### Directions for this task
Search term "Оружие": copy each line of the records that contains it.
----- Information given -----
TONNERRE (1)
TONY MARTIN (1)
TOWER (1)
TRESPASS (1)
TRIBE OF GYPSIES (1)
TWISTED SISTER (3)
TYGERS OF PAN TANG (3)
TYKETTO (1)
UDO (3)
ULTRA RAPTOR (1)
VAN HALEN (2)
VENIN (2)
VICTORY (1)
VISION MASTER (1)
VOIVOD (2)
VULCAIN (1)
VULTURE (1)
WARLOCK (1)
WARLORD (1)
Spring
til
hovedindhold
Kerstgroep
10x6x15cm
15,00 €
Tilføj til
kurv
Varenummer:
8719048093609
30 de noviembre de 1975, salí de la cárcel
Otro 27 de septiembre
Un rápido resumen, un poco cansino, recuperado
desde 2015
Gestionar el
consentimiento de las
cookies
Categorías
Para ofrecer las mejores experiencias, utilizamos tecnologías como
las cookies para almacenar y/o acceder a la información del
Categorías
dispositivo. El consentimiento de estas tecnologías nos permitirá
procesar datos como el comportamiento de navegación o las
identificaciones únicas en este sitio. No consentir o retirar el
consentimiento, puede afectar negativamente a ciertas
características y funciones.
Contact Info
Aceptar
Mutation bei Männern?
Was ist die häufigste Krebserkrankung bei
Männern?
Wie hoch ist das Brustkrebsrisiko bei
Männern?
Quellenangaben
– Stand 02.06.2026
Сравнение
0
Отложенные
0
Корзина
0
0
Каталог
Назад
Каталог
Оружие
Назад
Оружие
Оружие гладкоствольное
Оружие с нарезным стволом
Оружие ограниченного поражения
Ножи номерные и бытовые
-----
### Answer to this task
Оружие
Оружие
Оружие гладкоствольное
Оружие с нарезным стволом
Оружие ограниченного поражения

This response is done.